Movie attribution and research metadata¶

This document describes how attribution and research-use permissions are captured for student-uploaded movies, stored, and reflected in object storage for traceability.

Philosophy¶

Students retain control over how their uploaded videos may be used in academic research and whether they receive credit by name. The system records these choices at upload time so that:

The S3 bucket outlives the stack (it is the long-term archive of student videos; see S3 and Plant Tracer). Therefore metadata must live in the MP4 file so that the object remains self-describing even if the DynamoDB database is gone.

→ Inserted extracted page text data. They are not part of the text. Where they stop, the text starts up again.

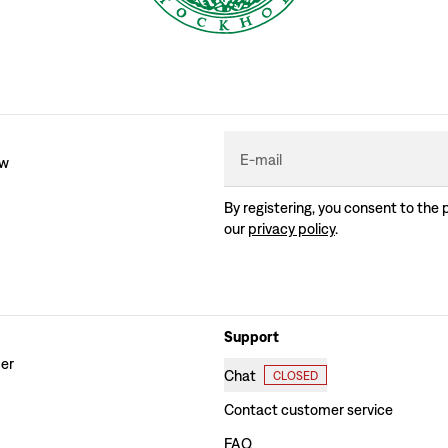
E-mail
ew
By registering, you consent to the 
our
privacy policy
.
Support
der
Chat
CLOSED
Contact customer service
FAQ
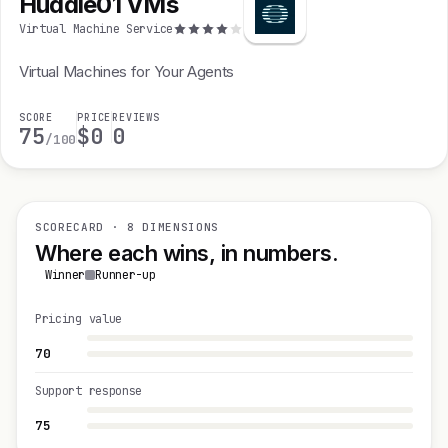
Huddle01 VMs
Virtual Machine Service
Virtual Machines for Your Agents
SCORE
PRICE
REVIEWS
75
$0
0
/100
SCORECARD · 8 DIMENSIONS
Where each wins, in numbers.
Winner
Runner-up
Pricing value
70
Support response
75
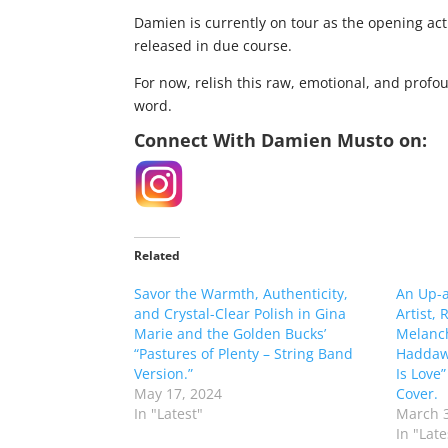
Damien is currently on tour as the opening act
released in due course.
For now, relish this raw, emotional, and profo
word.
Connect With Damien Musto on:
Related
Savor the Warmth, Authenticity,
An Up-
and Crystal-Clear Polish in Gina
Artist,
Marie and the Golden Bucks’
Melanch
“Pastures of Plenty – String Band
Haddawa
Version.”
Is Love
May 17, 2024
Cover.
In "Latest"
March 3
In "Late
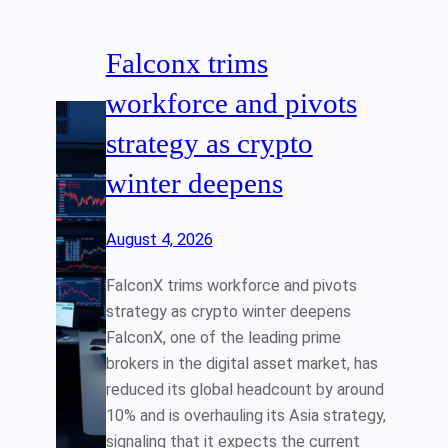
Falconx trims
workforce and pivots
strategy as crypto
winter deepens
August 4, 2026
FalconX trims workforce and pivots
strategy as crypto winter deepens
FalconX, one of the leading prime
brokers in the digital asset market, has
reduced its global headcount by around
10% and is overhauling its Asia strategy,
signaling that it expects the current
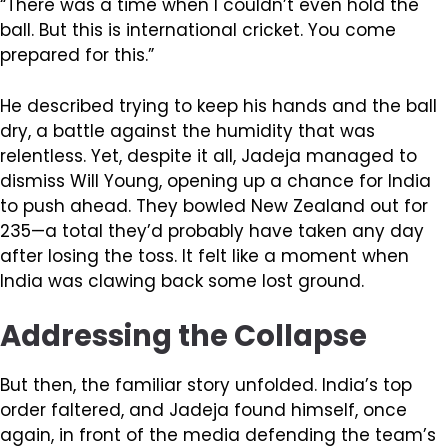
“There was a time when I couldn’t even hold the
ball. But this is international cricket. You come
prepared for this.”
He described trying to keep his hands and the ball
dry, a battle against the humidity that was
relentless. Yet, despite it all, Jadeja managed to
dismiss Will Young, opening up a chance for India
to push ahead. They bowled New Zealand out for
235—a total they’d probably have taken any day
after losing the toss. It felt like a moment when
India was clawing back some lost ground.
Addressing the Collapse
But then, the familiar story unfolded. India’s top
order faltered, and Jadeja found himself, once
again, in front of the media defending the team’s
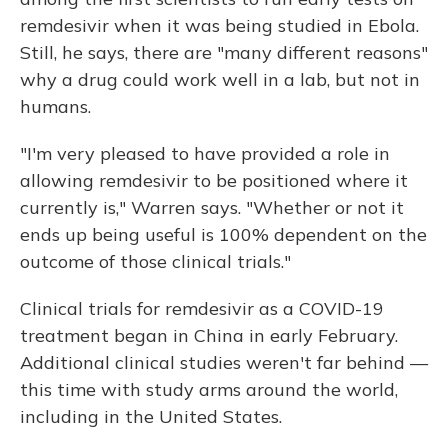
remdesivir when it was being studied in Ebola.
Still, he says, there are "many different reasons"
why a drug could work well in a lab, but not in
humans.
"I'm very pleased to have provided a role in
allowing remdesivir to be positioned where it
currently is," Warren says. "Whether or not it
ends up being useful is 100% dependent on the
outcome of those clinical trials."
Clinical trials for remdesivir as a COVID-19
treatment began in China in early February.
Additional clinical studies weren't far behind —
this time with study arms around the world,
including in the United States.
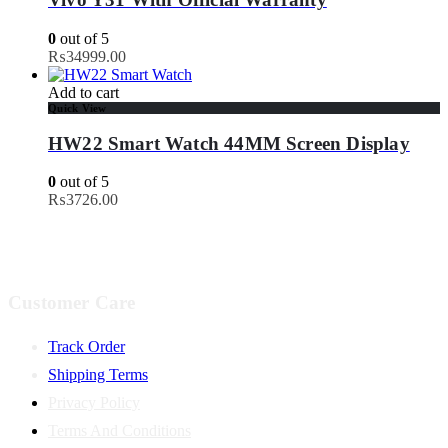
0
out of 5
₨
34999.00
Add to cart
Quick View
HW22 Smart Watch 44MM Screen Display
0
out of 5
₨
3726.00
Customer Care
Track Order
Shipping Terms
Privacy Policy
Terms And Conditions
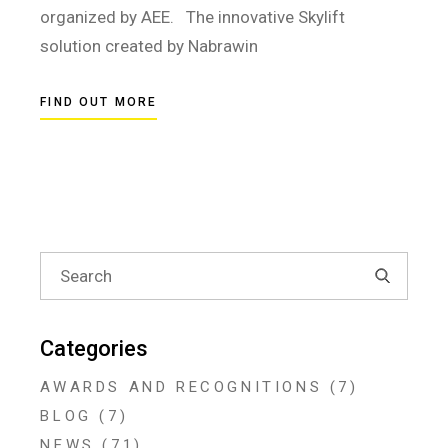
organized by AEE. The innovative Skylift
solution created by Nabrawin
FIND OUT MORE
Search
for:
Categories
AWARDS AND RECOGNITIONS
(7)
BLOG
(7)
NEWS
(71)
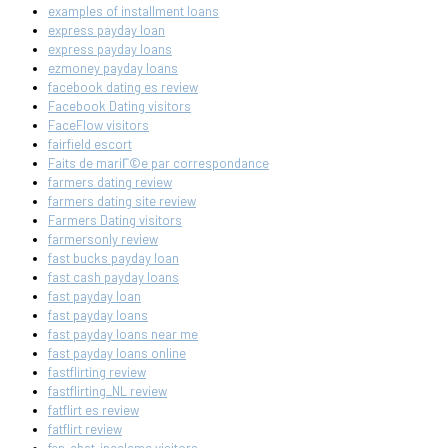
examples of installment loans
express payday loan
express payday loans
ezmoney payday loans
facebook dating es review
Facebook Dating visitors
FaceFlow visitors
fairfield escort
Faits de mariГ©e par correspondance
farmers dating review
farmers dating site review
Farmers Dating visitors
farmersonly review
fast bucks payday loan
fast cash payday loans
fast payday loan
fast payday loans
fast payday loans near me
fast payday loans online
fastflirting review
fastflirting_NL review
fatflirt es review
fatflirt review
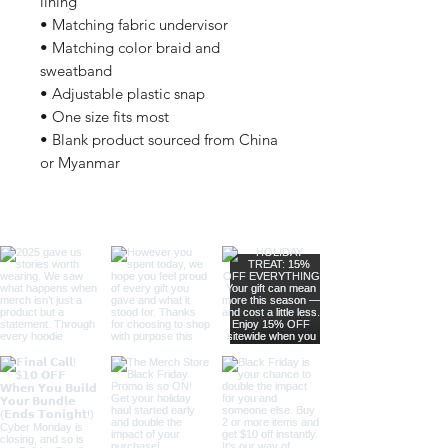
lining
• Matching fabric undervisor
• Matching color braid and 
sweatband
• Adjustable plastic snap
• One size fits most
• Blank product sourced from China 
or Myanmar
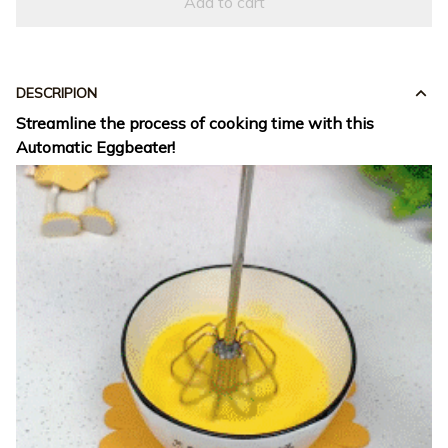
Add to cart
DESCRIPION
Streamline the process of cooking time with this
Automatic Eggbeater!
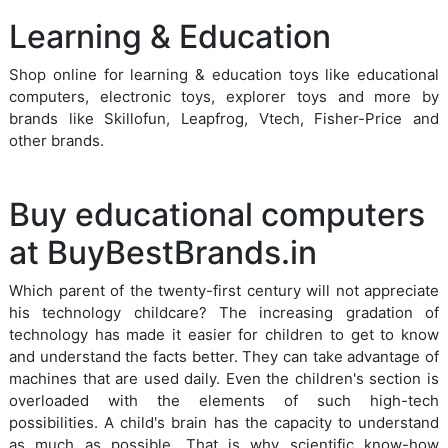
Learning & Education
Shop online for learning & education toys like educational
computers, electronic toys, explorer toys and more by
brands like Skillofun, Leapfrog, Vtech, Fisher-Price and
other brands.
Buy educational computers
at BuyBestBrands.in
Which parent of the twenty-first century will not appreciate
his technology childcare? The increasing gradation of
technology has made it easier for children to get to know
and understand the facts better. They can take advantage of
machines that are used daily. Even the children's section is
overloaded with the elements of such high-tech
possibilities. A child's brain has the capacity to understand
as much as possible. That is why scientific know-how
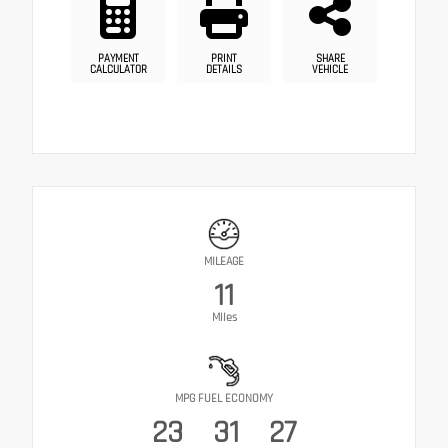
PAYMENT
PRINT
SHARE
CALCULATOR
DETAILS
VEHICLE
MILEAGE
11
Miles
MPG FUEL ECONOMY
23
31
27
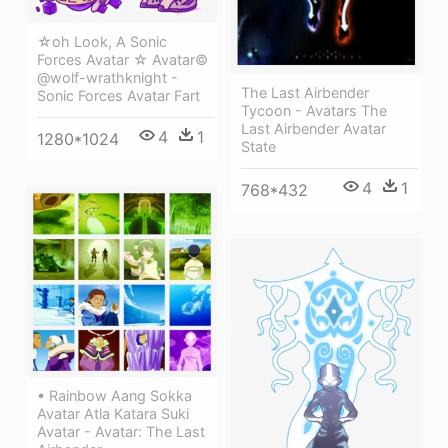
☆oh Look, A Sonic
Forces Avatar ☆ Avatar©
@wolf-wrathknight -
The Last Airbender
Sonic Forces Avatar Fart
Tycoon - Avatars The
Last Airbender Avatar
4
1
1280*1024
State
4
1
768*432
• Rainbow Aang Sokka
Avatar Atla Katara Suki
Avatar - Avatar: The Last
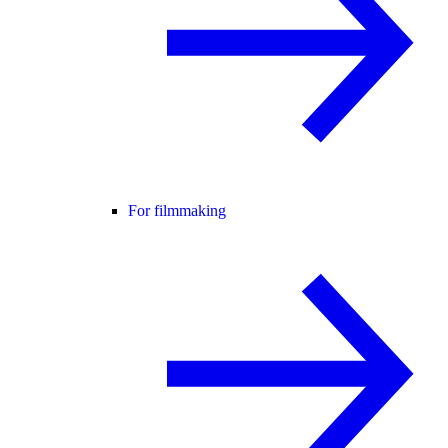
For filmmaking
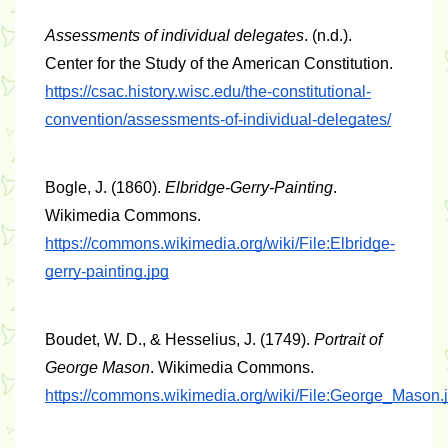
Assessments of individual delegates
. (n.d.). 
Center for the Study of the American Constitution. 
https://csac.history.wisc.edu/the-constitutional-
convention/assessments-of-individual-delegates/
Bogle, J. (1860). 
Elbridge-Gerry-Painting
. 
Wikimedia Commons. 
https://commons.wikimedia.org/wiki/File:Elbridge-
gerry-painting.jpg
Boudet, W. D., & Hesselius, J. (1749). 
Portrait of 
George Mason
. Wikimedia Commons. 
https://commons.wikimedia.org/wiki/File:George_Mason.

Researchers can determine which videos may be used in studies and under what attribution (by name or anonymous).
Choices are stored in the application database (DynamoDB), as S3 object metadata (x-amz-meta-), and **in the MP4 file* (comment atom), so that the same terms travel with the data and remain valid even if the database is removed or migrated.
The presigned S3 upload includes these metadata fields in the signature, so the client cannot change attribution or research-use after the server has issued the upload; the object stored in S3 matches what was consented to.

The two main choices are:

Research use — Whether the uploaded movie may be used in academic research.
Credit by name — If research use is allowed, whether the student wants to be credited by name. If yes, a “Name for attribution” value is stored. If no, the video may still be used in research but anonymously.

Three-state model¶

Each of research_use and credit_by_name is a three-state value:

1 — explicitly Yes
0 — explicitly No
None — not yet answered (the user did not select a radio button, or the record predates the radio-button UI)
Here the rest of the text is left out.